Energy networks in airport operations Optimal management of energy networks for safe airport operations

A major international airport, increasingly committed to decarbonization, faces the challenge of meeting its massive energy needs efficiently, safely, and sustainably. Electricity demand is expected to increase fivefold by 2050, while at the same time more and more re-newable energy generation systems, such as photovoltaics on hangar roofs and open spaces, as well as the ongoing electrification of the vehicle fleets (ground handling vehicles, airport buses, passenger EVs) are to be integrated. Airport infrastructure is also vulnerable to power outages, which can incur enormous costs. And, due to it is a critical infrastructure, it is a primarily target for cyberattacks.

The solution, based on a network management system such as PSIcontrol or PSIprins, enables comprehensive and integrated energy management!

At the heart of the system is a central control room that monitors and manages the airport's entire energy network. It visualizes not only electrical networks across all voltage levels, but also all pipeline networks for heating, cooling, process energy, gas, and water. Real-time visualization of all operating and switching states, including airfield lighting and building automation, provides control room staff with a complete overview of the energy infrastructure. 

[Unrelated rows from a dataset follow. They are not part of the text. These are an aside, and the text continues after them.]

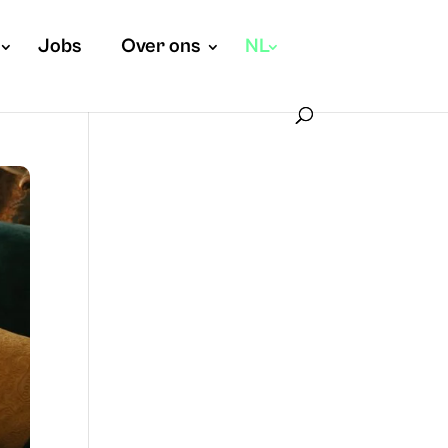
Jobs
Over ons
NL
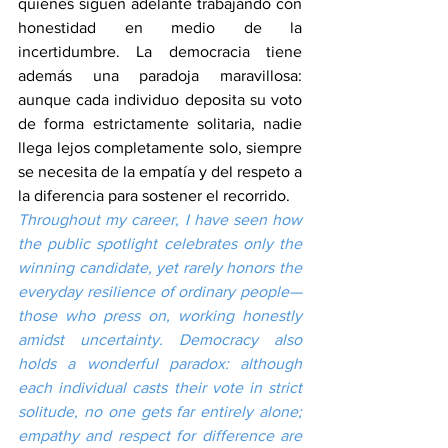
quienes siguen adelante trabajando con 
honestidad en medio de la 
incertidumbre. La democracia tiene 
además una paradoja maravillosa: 
aunque cada individuo deposita su voto 
de forma estrictamente solitaria, nadie 
llega lejos completamente solo, siempre 
se necesita de la empatía y del respeto a 
la diferencia para sostener el recorrido.
Throughout my career, I have seen how 
the public spotlight celebrates only the 
winning candidate, yet rarely honors the 
everyday resilience of ordinary people—
those who press on, working honestly 
amidst uncertainty. Democracy also 
holds a wonderful paradox: although 
each individual casts their vote in strict 
solitude, no one gets far entirely alone; 
empathy and respect for difference are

The photovoltaic systems installed on roofs and open spaces, as well as the associated battery energy storage systems (BESS), are seamlessly integrated into the grid control system. The system optimizes feed-in from these decentralized generators by considering the airport's current load to maximize self-consumption and minimize reliance on the grid.  

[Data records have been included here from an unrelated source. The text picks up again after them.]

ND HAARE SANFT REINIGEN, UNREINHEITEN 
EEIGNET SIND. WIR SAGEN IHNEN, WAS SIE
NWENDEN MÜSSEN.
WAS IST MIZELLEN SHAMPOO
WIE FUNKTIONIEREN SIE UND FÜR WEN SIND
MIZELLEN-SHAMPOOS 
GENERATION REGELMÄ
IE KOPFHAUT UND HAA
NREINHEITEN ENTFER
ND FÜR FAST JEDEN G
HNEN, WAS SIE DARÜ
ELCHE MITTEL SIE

With the increasing electrification of the vehicle fleet, the charging of electric vehicles – from ground handling equipment and airport buses to passenger vehicles in parking garages – can be managed. To enable this, the control system is enhanced with modules for load and charging management for electromobility. Through automated load shedding, reconfiguration, and demand response measures, the load is dynamically controlled to avoid peak demand and significantly reduce electricity costs (often 13–40% of the monthly bill). Additionally, integrated HVAC and lighting systems can also be optimized. 

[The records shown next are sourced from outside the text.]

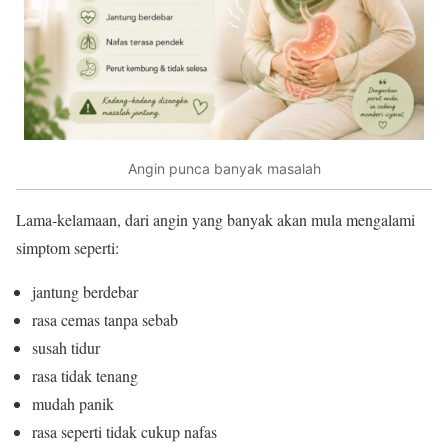
Angin punca banyak masalah
Lama-kelamaan, dari angin yang banyak akan mula mengalami
simptom seperti:
jantung berdebar
rasa cemas tanpa sebab
susah tidur
rasa tidak tenang
mudah panik
rasa seperti tidak cukup nafas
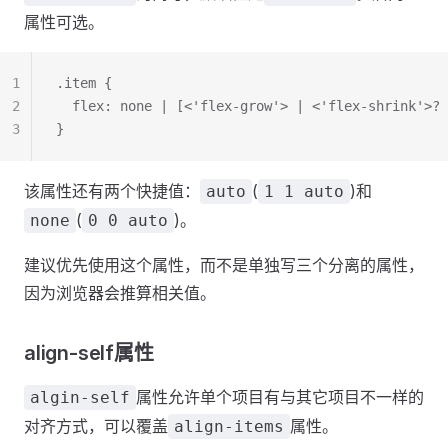
属性可选。
1
.item {
2
  flex: none | [<'flex-grow'> | <'flex-shrink'>? 
3
}
该属性还有两个快捷值：
(
)和
auto
1 1 auto
(
)。
none
0 0 auto
建议优先使用这个属性，而不是单独写三个分离的属性，
因为浏览器会推算相关值。
align-self属性
属性允许单个项目有与其它项目不一样的
algin-self
对齐方式，可以覆盖
属性。
align-items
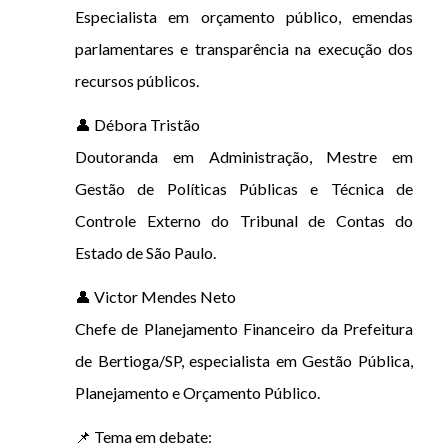
Especialista em orçamento público, emendas
parlamentares e transparência na execução dos
recursos públicos.
👤 Débora Tristão
Doutoranda em Administração, Mestre em
Gestão de Políticas Públicas e Técnica de
Controle Externo do Tribunal de Contas do
Estado de São Paulo.
👤 Victor Mendes Neto
Chefe de Planejamento Financeiro da Prefeitura
de Bertioga/SP, especialista em Gestão Pública,
Planejamento e Orçamento Público.
📌 Tema em debate:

By integrating our control systems with the PSIcommand field force management system and the PSIgridmobile mobile component, machine learning and artificial intelligence enable early anomaly detection and proactive maintenance to prevent malfunctions. In the event of a fault, the system identifies the cause and initiates automated switching actions to quickly restore supply. Mobile service personnel receive all relevant information for troubleshooting and maintenance via mobile components, ensuring seamless processes from the control room to the field with complete documentation.

The airport's own energy Distribution Management System (DMS) is connected to the control rooms of the external distribution system operators (DSOs) and transmission system operators (TSOs) via the secure ICCP standard. This enables real-time data exchange, supporting coordinated load and outage management, enhanced grid stability, and increasing resilience against external grid disruptions.

This application scenario shows how an integrated energy management system enables an airport to optimally manage its complex energy networks, ensure operational reliability, reduce costs, and achieve sustainability goals at the same time.